Question Your Data
Now that you’ve found, sourced, and inspected some files, the next step to question your data by looking more deeply than what appears at its surface level. Read the source notes and examine the contents to reflect on what is explicitly stated—or unstated—to better understand its origin, context, and limitations. You cannot program a computer to do this step for you, as it requires critical-thinking skills to see beyond the characters and numbers appearing on your screen.
One place to start is to ask: What do the data labels really mean? and to consider these potential issues:
What are full definitions for abbreviated column headers?
Spreadsheets often contain abbreviated column headers, such as Elevation or Income. Sometimes the original software limited the number of characters that could be entered, or the people who created the header names preferred to keep them short. But was Elevation entered in meters or feet? An abbreviated data label does not answer that key question, so you’ll need to check the source notes, or if that’s not available, compare elevation data for a specific point in the dataset to a known source that includes the measurement unit. Similarly, if you’re working with US Census data, does the Income abbreviation refer to per person, per family, or per household? Also, does the value reflect the median (the mid-point in a range of numbers) or the mean (the average, calculated by adding up the sum and dividing by the number of values). Check definitions in the source notes.

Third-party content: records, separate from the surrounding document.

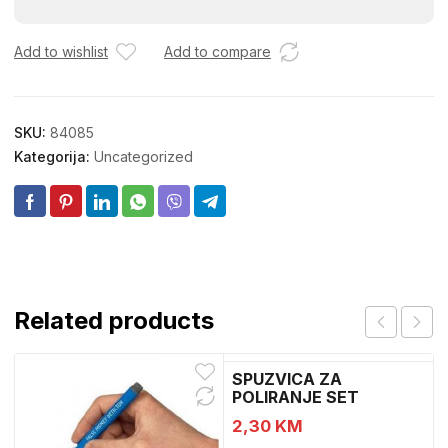
A2
3,9X25
A2
Add to wishlist
Add to compare
7981-
02
količina
SKU:
84085
Kategorija:
Uncategorized
Related products
SPUZVICA ZA
POLIRANJE SET
2,30
KM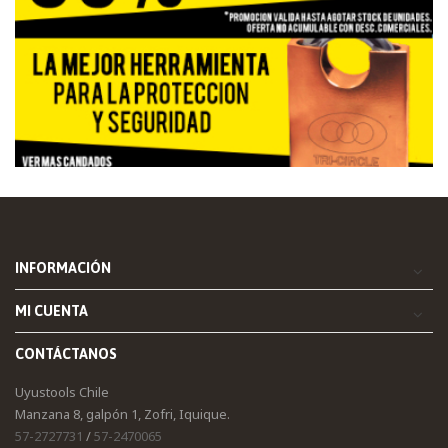
INFORMACIÓN
MI CUENTA
CONTÁCTANOS
Uyustools Chile
Manzana 8, galpón 1, Zofri, Iquique.
57-2727731
/
57-2470065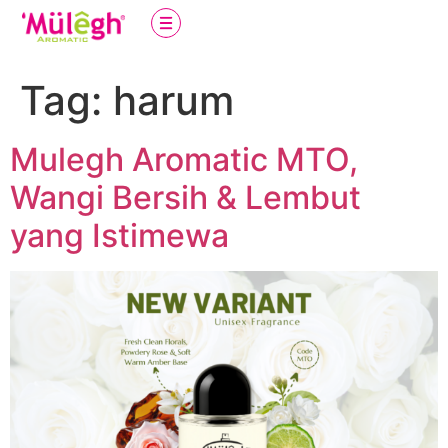
Tag:
harum
Mulegh Aromatic MTO,
Wangi Bersih & Lembut
yang Istimewa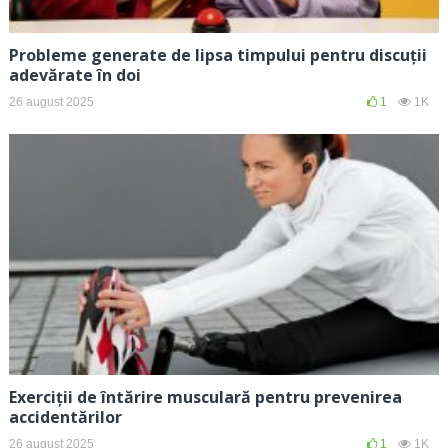
Probleme generate de lipsa timpului pentru discuții
adevărate în doi
26 august 2025
1
1K
Exerciții de întărire musculară pentru prevenirea
accidentărilor
26 august 2025
1
1K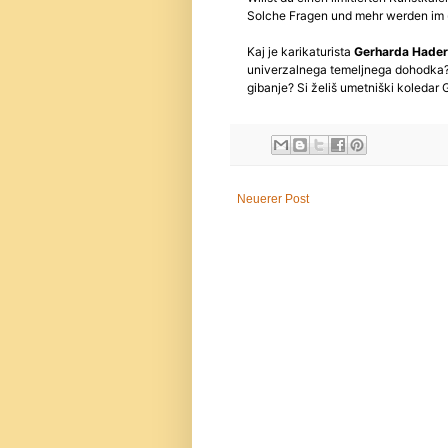
Neuerer Post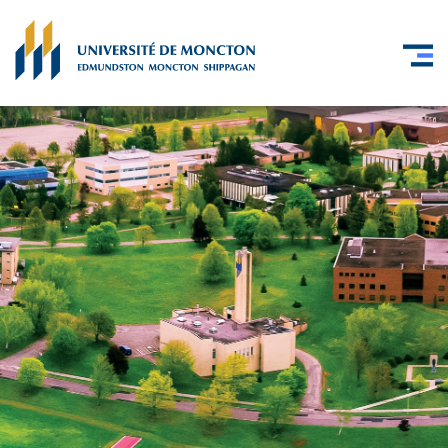
Skip to main content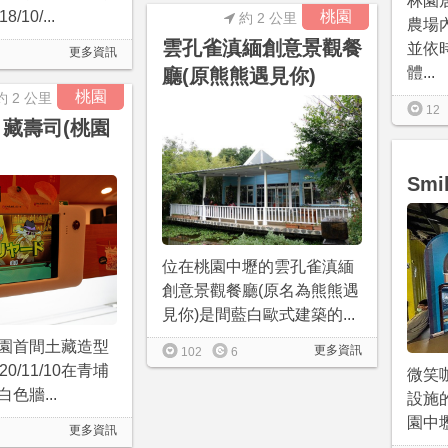
林園
10/...
桃園
約 2 公里
農場
雲孔雀滇緬創意景觀餐
並依
更多資訊
體...
廳(原熊熊遇見你)
桃園
約 2 公里
12
 藏壽司(桃園
Smi
位在桃園中壢的雲孔雀滇緬
創意景觀餐廳(原名為熊熊遇
見你)是間藍白歐式建築的...
園首間土藏造型
更多資訊
102
6
0/11/10在青埔
微笑
色牆...
設施
園中壢，
更多資訊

How exactly was the data recorded?
For example, was Elevation for a specific location measured by a GPS unit on the ground? Or was the location geocoded on a digital map that contains elevation data? In most cases the two methods will yield different results, and whether that matters depends on the degree of precision required in your work. Similarly, when the US Census reports data from its annual American Community Survey (ACS) estimates for Income and other variables, these are drawn from small samples of respondents for lower levels of geography, such as a census tract with roughly 4,000 residents, which can generate very high margins of error. For example, it’s not uncommon to see ACS estimates for a census tract with a mean family income of $50,000—but also with a $25,000 margin of error—which tells you that the actual value is somewhere between $25,000 and $75,000. As a result, some ACS estimates for small geographic units are effectively meaningless. Check how data was recorded, and note any reported margins of error, in the source notes. See also how to create error bars in Chapter 6: Chart Your Data.
To what extent is the data socially constructed?
What do the data labels reveal or hide about how people defined categories in different social and political contexts, which differ across place and time? For example, we designed an interactive historical map of racial change for Hartford County, Connecticut using over 100 years of US Census data. But Census categories for race and ethnicity changed dramatically during those decades because people in power redefined these contested terms and moved who belonged in which group.
Into the 1930s, the US Census separated “Native White” and “Foreign-born White” in its official reports, then combined and generally reported these as “White” in later decades. Also, the Census classified “Mexican” as “Other races” in 1930, then moved this group back to “White” in 1940, then began to report “Puerto Rican or Spanish surname” data in 1960, followed by “Hispanic or Latino” in later decades, as an ethnic category that was distinct from race. The Census finally replaced “Negro” with “Black” in 1980, and in 2000 allow people to select more than one racial category, such as both “White” and “Black,” unlike prior decades when these terms were mutually exclusive and people could choose only one. As a result, historical changes in the social construction of race and ethnicity influenced how we designed our map to display “White” or “White alone” over time, with additional census categories relevant to each decade shown in the pop-up window, with our explanation of our decisions in the caption and source notes. There is no single definitive way to visualize socially-constructed data when definitions change across decades. But when you make choices about data, describe your thought process in the notes.
Here’s a paradox about working with data: some of these deep questions may not be fully answerable if the data was collected by someone other than yourself, especially if that person came from a distant place, or time period, or a different position in a social hierarchy. But even if you cannot fully answer these questions, don’t let that stop you from asking good questions about the origins, context, and underlying meaning of your data. Only by clarifying what we know—and what we don’t know—can we begin to recognize the limitations of the data. When you create visualizations, your job is also to acknowledge the limitations of the data by making thoughtful decisions about its design, and how you describe what it does—and does not—tell us. We’ll return to these topics when discussing chart design in Chapter 6 and telling your data story in Chapter 15.
This chapter reviewed two broad questions that everyone should ask during the early stages of their visualization project: Where can I find data? and What do I really know about it? We broke down both questions into more specific parts to develop your knowledge and skills in guiding questions for your search, engaging with debates over public and private data, masking and aggregating sensitive data, navigating open data repositories, sourcing data origins, recognizing bad data, and questioning your data more deeply than its surface level. Remember these lessons as you leap into the next few chapters on cleaning data and creating interactive charts and maps.